── PROVIDED INFORMATION

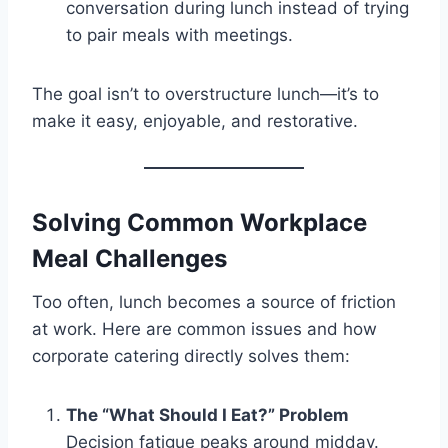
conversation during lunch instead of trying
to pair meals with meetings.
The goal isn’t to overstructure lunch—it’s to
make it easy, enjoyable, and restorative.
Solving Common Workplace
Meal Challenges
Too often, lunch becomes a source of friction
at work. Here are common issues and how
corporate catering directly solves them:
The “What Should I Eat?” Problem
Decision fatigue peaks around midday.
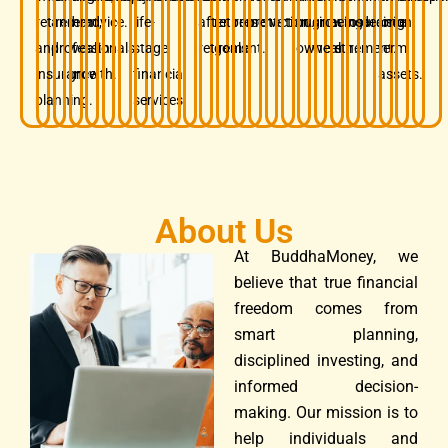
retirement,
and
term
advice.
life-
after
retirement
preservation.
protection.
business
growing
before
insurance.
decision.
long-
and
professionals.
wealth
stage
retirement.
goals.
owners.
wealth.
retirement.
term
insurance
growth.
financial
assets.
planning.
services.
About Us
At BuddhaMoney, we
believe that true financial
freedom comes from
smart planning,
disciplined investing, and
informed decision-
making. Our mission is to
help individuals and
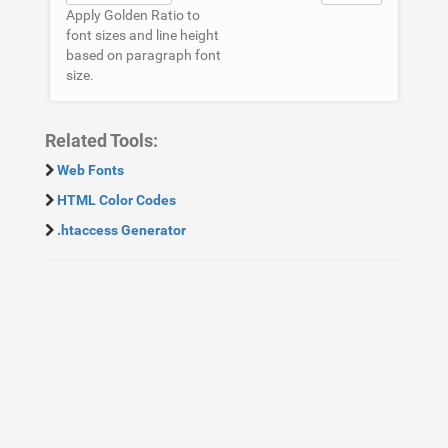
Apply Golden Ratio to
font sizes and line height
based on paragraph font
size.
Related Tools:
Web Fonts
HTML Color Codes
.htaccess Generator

────
── PROVIDED INFORMATION

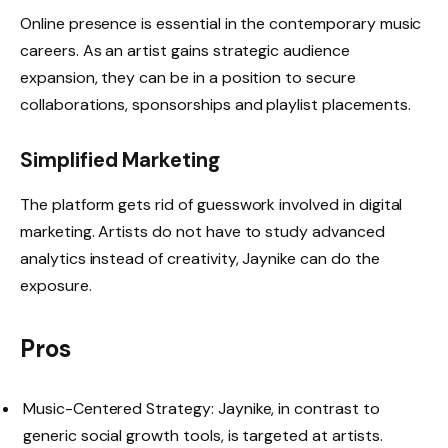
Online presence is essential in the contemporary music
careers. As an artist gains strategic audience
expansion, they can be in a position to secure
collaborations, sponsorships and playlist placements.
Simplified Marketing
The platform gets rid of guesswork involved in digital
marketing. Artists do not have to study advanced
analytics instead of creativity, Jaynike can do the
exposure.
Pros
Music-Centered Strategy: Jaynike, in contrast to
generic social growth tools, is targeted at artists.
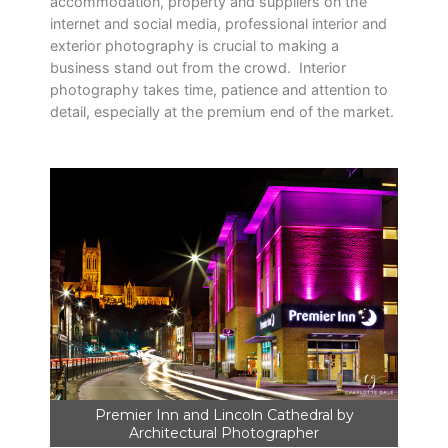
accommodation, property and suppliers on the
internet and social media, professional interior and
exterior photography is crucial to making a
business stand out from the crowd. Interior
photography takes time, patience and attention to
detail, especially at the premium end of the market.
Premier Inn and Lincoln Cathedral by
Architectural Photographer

────

WHAT TO PRODUCE
Check each line of the listing for "Jaynike". Show those that have it.

OUTPUT OF THE EXERCISE
analytics instead of creativity, Jaynike can do the
Music-Centered Strategy: Jaynike, in contrast to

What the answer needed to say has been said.